Right to Work Could Cost Him His Job as Democrats Are Tied With Rick Snyder

A poll by EPIC/MRA has found that Rick Snyder will be facing a battle for reelection. Snyder has seen his approval rating plummet, and two unknown Democrats are tied with him in the poll.

The latest EPIC/MRA poll revealed that Gov. Snyder’s declining political fortunes can be partially tied to his ramming through of right to work legislation. The governor’s personal favorability rating before right to work was 55%. Since December, it has fallen to 42%. Snyder now has a net (-20) job approval rating in the state. Gov. Snyder has a 38% positive job approval rating, and 58% negative job approval rating.

The signs of an anybody but Snyder feeling among the voters can be seen in the fact that two relatively unknown Democrats are tied with Snyder in the poll.

Despite the fact that Democrats Mark Schauer and former congressman Bart Stupak are pretty much unknown by the electorate, they are both even with Gov. Snyder in the poll. Seventy five percent of those polled did not know who Schauer was, but he leads Snyder 39%-38%. Fifty six percent did not know who Stupak was, but he trailed the governor by a single point, 39%-38%.
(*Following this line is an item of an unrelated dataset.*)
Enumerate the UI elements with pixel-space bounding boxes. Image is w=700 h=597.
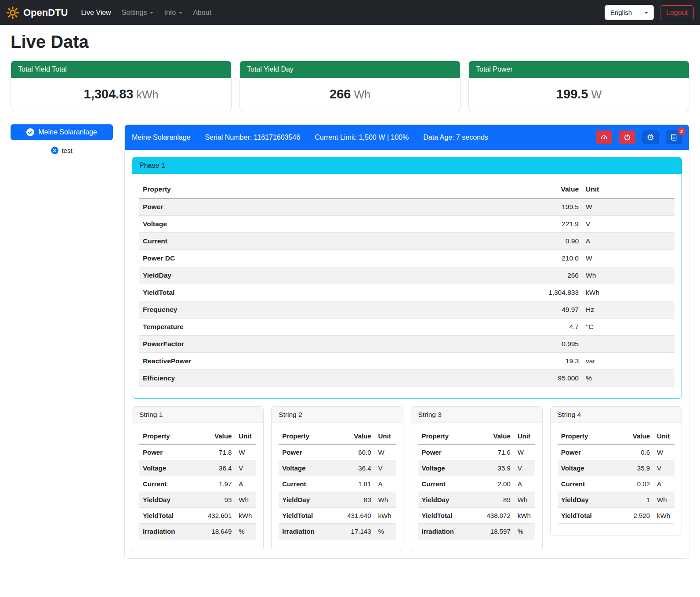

A large sign of Snyder’s weakness is that his level of support versus the two Democrats matches his job approval rating. This suggests that Snyder has very little support outside of the Republican Party.

The straw that seems to have broken the camel’s back was governor’s ramming through of right work legislation. The emergency manager law, the tax increases on the middle class and poor, the gutting of the education system, Snyder might have survived all of that, but his underhanded handling of right to work is something that voters may never forget.
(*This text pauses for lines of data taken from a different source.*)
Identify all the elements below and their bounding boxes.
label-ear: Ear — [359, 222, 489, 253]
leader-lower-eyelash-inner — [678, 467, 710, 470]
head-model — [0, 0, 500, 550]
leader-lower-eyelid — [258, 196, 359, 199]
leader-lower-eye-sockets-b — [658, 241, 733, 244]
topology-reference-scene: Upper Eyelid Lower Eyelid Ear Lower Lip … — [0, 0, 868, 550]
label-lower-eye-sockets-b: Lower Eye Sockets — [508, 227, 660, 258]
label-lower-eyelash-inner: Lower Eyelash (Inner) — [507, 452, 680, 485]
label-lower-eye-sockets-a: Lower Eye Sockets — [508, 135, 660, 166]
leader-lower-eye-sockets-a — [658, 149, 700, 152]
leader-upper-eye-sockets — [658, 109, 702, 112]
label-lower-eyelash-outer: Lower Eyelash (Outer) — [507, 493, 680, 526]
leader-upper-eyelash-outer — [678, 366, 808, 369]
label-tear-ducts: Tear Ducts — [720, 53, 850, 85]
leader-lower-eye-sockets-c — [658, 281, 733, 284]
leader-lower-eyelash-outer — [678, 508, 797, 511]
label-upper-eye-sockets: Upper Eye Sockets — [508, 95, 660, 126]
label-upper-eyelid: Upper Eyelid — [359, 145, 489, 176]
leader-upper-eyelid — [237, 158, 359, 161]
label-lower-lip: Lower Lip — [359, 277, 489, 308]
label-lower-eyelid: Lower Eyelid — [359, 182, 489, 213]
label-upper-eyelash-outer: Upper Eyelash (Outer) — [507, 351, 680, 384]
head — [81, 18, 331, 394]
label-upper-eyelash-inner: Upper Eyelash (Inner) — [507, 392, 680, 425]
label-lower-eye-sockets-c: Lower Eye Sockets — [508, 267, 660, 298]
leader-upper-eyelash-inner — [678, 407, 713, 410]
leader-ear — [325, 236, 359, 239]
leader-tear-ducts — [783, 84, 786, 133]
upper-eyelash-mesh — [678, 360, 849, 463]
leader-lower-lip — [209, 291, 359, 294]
Republicans think that the 2010 wave of tea party governors are their future stars, but 3 of the 5 most well known governors from that election could lose in 2014. Rick Scott looks like a dead man walking in Florida. Tom Corbett has lost the support of his own party, and everyone else in Pennsylvania. Rick Snyder is in for the political fight of his life if he wants to win a second term. (The only two high profile survivors from the Republican class of 2010 may be Walker in Wisconsin, and Kasich in Ohio.)

All three of the endangered Republican governors come from blue states where Democrats didn’t show up to vote in 2010. The Democratic Party and Organizing For America are each planning massive get out the vote efforts for 2014. If Democrats show up to vote next November, it won’t be a surprise if these three states who voted for Barack Obama twice elect Democratic governors.

Rick Snyder tried to make a blue state red through an imperial governorship, but in 2014, Big Blue’s (and Sparty’s) Democrats fight back.